The officer, Capt. Owen Honors, was relieved of duty, a permanent loss of command that will likely end his career. His dismissal followed the release of a series of coarse and sexually graphic videos telecast once a week to the entire crew of the USS
Enterprise in 2006 and 2007.
The videos include
simulated masturbation, simulated anal exams (with a stick held by Captain Honors), and simulated sexual advances between two women in a shower. In between there's Captain Honors spewing obscenities, vulgarities, and anti-gay slurs. Most of the stuff is unprintable, not to say unviewable -- but, honestly, not all that shocking. (Certainly it's not as seriously offensive as the 1991 Tailhook officers' convention, during which 83 women and seven men were sexually assaulted.)
Sexual jokes and anti-minority slurs are part and parcel of adult comedy shows everywhere. Check into any backroom stand-up performance; or watch comedy DVDs over a round of longnecks or shots of Johnnie and Jack; or pick through the coarse jokes George Lopez peddles in his nightly TV show.
It's not so far from all that to Captain Honors and his "XO Movie Nights" on the Enterprise.
That doesn't let Captain Honors off the hook.

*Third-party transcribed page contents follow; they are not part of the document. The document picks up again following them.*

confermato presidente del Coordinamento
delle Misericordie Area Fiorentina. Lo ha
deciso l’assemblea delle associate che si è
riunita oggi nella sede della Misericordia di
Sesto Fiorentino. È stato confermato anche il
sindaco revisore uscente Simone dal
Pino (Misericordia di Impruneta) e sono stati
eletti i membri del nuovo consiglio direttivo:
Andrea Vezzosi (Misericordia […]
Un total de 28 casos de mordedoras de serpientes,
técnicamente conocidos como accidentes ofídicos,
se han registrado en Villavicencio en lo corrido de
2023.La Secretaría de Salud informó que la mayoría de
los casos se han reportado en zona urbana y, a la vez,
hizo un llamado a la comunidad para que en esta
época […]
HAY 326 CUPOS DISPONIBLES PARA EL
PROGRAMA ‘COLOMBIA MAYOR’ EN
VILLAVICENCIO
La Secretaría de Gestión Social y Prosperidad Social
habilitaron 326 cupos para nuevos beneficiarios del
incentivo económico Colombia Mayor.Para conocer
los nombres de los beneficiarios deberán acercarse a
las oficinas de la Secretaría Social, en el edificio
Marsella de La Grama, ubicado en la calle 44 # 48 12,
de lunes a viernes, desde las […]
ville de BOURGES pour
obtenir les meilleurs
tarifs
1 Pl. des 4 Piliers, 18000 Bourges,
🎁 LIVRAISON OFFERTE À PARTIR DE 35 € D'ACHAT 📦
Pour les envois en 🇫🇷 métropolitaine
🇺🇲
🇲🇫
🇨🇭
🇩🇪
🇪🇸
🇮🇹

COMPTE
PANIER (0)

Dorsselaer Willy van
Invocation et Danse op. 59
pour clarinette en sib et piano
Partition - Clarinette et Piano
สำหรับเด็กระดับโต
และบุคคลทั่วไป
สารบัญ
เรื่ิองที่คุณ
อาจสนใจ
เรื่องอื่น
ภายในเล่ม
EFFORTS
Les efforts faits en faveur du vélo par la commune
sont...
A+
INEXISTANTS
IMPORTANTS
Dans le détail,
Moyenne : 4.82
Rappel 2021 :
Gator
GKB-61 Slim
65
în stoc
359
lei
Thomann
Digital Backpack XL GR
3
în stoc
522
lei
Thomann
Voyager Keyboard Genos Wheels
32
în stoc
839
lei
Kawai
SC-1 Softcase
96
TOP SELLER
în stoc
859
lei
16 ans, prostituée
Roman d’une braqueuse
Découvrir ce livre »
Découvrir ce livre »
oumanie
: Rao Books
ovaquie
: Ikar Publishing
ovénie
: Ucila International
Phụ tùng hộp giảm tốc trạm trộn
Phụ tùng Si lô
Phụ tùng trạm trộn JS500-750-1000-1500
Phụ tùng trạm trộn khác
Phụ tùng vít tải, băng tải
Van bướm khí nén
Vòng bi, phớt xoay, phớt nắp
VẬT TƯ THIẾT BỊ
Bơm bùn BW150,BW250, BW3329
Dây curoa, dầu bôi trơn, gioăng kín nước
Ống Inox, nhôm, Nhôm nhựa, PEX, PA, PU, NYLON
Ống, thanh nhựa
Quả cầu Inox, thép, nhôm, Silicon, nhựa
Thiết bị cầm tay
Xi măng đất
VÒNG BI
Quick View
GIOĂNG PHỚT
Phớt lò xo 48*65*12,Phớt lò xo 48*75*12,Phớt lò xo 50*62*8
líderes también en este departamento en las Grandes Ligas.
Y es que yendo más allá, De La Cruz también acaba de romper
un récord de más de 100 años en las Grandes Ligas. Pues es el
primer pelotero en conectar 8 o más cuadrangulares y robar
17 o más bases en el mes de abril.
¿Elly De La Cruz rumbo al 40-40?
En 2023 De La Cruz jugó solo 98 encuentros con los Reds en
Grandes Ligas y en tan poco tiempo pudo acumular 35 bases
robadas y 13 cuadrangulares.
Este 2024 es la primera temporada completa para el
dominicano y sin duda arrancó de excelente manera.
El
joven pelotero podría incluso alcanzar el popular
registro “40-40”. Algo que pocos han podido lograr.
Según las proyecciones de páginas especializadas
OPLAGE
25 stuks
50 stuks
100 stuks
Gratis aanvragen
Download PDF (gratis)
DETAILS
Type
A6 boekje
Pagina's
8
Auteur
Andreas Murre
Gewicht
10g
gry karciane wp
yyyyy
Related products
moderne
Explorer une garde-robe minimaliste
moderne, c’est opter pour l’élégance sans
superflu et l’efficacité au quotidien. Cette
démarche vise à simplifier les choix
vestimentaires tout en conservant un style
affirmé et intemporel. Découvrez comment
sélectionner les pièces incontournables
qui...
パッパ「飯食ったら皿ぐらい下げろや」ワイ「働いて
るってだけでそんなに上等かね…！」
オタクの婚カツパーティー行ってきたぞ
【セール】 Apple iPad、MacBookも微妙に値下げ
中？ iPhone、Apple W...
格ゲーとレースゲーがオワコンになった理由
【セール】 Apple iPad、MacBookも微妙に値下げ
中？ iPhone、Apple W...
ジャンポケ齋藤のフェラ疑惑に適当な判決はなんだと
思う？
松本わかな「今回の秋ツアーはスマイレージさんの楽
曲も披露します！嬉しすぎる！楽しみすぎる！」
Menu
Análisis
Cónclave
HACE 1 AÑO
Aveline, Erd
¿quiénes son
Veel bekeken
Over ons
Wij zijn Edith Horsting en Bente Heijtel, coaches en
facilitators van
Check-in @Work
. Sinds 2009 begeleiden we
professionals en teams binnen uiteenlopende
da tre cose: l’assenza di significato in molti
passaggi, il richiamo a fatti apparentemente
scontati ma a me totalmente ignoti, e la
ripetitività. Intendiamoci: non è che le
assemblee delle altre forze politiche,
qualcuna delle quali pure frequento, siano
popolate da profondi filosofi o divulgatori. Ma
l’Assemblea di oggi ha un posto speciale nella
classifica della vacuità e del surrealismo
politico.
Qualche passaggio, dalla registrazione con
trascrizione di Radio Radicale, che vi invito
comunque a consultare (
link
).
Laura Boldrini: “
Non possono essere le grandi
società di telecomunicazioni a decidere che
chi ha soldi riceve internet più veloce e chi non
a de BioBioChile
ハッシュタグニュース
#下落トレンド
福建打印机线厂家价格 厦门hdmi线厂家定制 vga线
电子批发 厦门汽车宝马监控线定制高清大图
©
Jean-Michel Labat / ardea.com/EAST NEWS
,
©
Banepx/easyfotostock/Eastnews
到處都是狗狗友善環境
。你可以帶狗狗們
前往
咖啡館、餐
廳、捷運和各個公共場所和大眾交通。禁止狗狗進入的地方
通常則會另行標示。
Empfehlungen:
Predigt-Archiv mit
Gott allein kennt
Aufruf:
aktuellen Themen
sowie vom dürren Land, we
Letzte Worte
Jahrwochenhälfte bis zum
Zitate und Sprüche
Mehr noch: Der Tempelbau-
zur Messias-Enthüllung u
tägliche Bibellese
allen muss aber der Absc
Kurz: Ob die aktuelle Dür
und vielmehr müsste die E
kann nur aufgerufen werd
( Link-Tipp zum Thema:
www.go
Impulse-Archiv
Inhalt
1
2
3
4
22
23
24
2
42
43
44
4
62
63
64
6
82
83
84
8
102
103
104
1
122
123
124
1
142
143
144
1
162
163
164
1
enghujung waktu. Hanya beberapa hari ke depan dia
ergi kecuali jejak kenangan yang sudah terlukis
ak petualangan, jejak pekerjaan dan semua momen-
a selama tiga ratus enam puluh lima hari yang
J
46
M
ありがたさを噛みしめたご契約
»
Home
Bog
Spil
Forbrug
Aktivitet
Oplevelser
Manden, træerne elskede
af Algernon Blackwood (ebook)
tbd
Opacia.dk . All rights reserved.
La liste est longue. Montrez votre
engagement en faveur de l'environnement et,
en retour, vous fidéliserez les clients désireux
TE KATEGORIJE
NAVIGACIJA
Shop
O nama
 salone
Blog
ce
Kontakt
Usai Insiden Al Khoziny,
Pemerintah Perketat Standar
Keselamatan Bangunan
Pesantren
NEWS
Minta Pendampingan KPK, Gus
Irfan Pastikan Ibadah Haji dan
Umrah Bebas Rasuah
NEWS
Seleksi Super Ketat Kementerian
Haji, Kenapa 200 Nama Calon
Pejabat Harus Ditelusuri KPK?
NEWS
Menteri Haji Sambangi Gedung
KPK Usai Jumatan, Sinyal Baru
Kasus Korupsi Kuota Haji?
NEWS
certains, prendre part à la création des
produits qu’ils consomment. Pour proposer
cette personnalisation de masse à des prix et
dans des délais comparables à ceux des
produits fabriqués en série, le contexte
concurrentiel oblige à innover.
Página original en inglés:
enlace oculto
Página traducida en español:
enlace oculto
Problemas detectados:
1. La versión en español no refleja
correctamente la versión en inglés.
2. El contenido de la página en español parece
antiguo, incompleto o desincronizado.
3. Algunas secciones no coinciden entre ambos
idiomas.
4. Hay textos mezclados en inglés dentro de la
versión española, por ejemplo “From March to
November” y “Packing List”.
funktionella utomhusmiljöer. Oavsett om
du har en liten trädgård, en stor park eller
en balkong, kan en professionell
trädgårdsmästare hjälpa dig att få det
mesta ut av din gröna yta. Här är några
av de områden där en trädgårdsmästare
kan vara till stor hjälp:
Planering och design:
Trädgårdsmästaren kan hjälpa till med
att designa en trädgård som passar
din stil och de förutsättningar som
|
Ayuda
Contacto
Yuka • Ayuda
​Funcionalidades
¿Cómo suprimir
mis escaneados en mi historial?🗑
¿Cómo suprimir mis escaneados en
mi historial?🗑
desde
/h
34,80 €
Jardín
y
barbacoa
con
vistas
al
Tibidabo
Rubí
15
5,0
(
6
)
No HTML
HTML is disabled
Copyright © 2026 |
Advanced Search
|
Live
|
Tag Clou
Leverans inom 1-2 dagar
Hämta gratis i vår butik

Without any regard for the highest moral values that military officers are expected to uphold, he broke barriers of taste and decency. Or, as the Navy put it in a statement on Tuesday afternoon, the Enterprise's skipper used "poor judgment."
It's true that American culture has changed over the decades. It has loosened up. It has become more sexually open and tolerant. But the Tailhook scandal, among others, exacted a price on the officer corps and on the reputation of the armed forces. Besides, sexual harassment and abuse have thankfully become unacceptable -- even as a joke.
Aware of all that, and having endured the embarrassment of Tailhook, the Navy could not let the Honors videos pass as just animal-house humor out at sea. Once the videos surfaced, the Navy had to move decisively. If anything, it didn't move fast enough.
Still, the removal of Captain Honors from his command is not likely to be the end of the story. The Navy is looking into the actions or inactions of other senior officers regarding the tapes -- who saw what when -- and more dismissals or reprimands are expected.
That raises the question, what took so long? The videos were aired on the Enterprise four years ago. According to Honors himself, speaking in one of the videos, he received several complaints about his show but tossed that off to "bleeding hearts."
Now his career is in shambles, but those "XO Movie Nights" linger on with his former shipmates.
"This is not offensive," said a sailor who enjoyed the videos. "It is important for morale." He wrote on a
Facebook page set up to record unofficial reaction from many former shipmates. By Monday night, 1,700 people had clicked "like" on the Facebook page, the New York Times reported Tuesday.
Though the videos have caught everyone's attention, the captain's anti-gay slurs cut more deeply, especially now, just weeks after the repeal of "Don't Ask, Don't Tell" and the beginning of a new era of openness and tolerance in our armed forces.